To meet those demands, GE Aviation recently purchased four machines from Methods, as well as a turnkey EDM/CMM/robot process for a New Hampshire facility. “It was described as one of the best large turnkey investments we ever had,” Florio noted. “The success of our investment in the future is creating those turnkey solutions that can be plugged into lean manufacturing lines that collect the right data and can be serviced regularly. This facility sets you up for success.”
But Rex emphasized that the machines Methods is showcasing are not just for medical or aerospace parts. “Die molds, silicon molds and molds for LED headlamps for example, require the utmost precision to make. When you think about the aesthetics and the optics, if it’s not perfect when you form the part out of plastic or glass or another material, it will be blurry. Safety glasses and other plastic injection molded parts likewise require “perfect” molds with mirror-like finishes, said Rex.
“Proving out their precision parts at the new Methods center also helps machine customers avoid extra benchwork like polishing and other post-processing tasks to compensate for insufficiently machined components,” Rex added.

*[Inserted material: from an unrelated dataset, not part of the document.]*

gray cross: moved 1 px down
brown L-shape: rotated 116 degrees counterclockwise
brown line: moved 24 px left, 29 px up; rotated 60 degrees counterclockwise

Customers who wish to test their parts at the Methods Precision Center can simply contact their favorite distributor or one of Methods’ eight U.S. offices. Methods will provide an engineering expert to assess whether the part must be produced in the precision lab or the demonstration room, the latter which is controlled to plus or minus five degrees.
To honor Methods’ Japanese machine partners and celebrate the Precision Center Grand Opening, a traditional Kagami biraki ceremony was held, in which a large sake barrel was broken with wooden mallets.